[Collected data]
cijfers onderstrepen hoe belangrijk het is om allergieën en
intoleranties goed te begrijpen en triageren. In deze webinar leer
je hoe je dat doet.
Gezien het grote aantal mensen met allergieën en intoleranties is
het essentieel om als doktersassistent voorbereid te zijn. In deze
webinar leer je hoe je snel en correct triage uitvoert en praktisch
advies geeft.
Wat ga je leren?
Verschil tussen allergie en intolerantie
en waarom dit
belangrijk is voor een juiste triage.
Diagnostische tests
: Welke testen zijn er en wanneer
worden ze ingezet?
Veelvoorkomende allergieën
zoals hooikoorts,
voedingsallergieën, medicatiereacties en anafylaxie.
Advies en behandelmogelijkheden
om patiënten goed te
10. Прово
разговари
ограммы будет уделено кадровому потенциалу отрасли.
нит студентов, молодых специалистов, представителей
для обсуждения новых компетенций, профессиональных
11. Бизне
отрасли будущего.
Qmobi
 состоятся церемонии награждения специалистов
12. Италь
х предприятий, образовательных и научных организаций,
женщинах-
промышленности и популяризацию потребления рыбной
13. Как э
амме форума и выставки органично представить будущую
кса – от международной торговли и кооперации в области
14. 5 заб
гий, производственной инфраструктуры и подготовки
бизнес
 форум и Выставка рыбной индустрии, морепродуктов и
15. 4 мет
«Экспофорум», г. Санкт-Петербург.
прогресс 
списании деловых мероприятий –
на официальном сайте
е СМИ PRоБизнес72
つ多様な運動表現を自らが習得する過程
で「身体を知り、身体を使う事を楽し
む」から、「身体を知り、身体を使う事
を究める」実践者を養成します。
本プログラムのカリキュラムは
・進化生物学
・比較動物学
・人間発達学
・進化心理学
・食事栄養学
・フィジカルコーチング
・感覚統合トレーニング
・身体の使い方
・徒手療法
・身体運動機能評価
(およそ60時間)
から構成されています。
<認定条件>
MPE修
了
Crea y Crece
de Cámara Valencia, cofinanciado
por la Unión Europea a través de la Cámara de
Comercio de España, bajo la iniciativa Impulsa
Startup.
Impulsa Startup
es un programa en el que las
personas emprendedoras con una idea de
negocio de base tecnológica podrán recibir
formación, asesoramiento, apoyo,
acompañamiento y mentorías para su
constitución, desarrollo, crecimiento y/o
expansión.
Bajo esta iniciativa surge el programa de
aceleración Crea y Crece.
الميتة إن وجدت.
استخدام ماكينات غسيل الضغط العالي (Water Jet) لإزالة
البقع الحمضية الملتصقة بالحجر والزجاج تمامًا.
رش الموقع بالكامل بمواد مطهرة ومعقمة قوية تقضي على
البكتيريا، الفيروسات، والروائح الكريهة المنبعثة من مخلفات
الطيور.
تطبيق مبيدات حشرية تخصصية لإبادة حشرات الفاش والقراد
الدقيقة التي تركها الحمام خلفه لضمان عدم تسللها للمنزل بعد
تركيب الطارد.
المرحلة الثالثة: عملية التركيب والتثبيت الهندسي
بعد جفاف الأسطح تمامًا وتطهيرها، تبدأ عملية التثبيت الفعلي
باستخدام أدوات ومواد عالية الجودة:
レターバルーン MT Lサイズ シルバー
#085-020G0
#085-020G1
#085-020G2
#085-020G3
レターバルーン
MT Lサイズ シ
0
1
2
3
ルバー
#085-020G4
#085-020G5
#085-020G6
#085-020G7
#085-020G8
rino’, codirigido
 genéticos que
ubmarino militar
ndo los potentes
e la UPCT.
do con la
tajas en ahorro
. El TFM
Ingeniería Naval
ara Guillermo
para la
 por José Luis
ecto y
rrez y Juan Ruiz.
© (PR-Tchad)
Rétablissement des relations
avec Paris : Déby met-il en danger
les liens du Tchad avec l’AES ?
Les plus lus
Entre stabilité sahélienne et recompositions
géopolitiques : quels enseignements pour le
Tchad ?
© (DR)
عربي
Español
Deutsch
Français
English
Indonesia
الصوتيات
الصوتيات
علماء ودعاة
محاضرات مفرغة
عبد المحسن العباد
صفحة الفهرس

Task objective -
In the entries above, find each line with the word "belangrijk" and show it.

Answer section -
cijfers onderstrepen hoe belangrijk het is om allergieën en
belangrijk is voor een juiste triage.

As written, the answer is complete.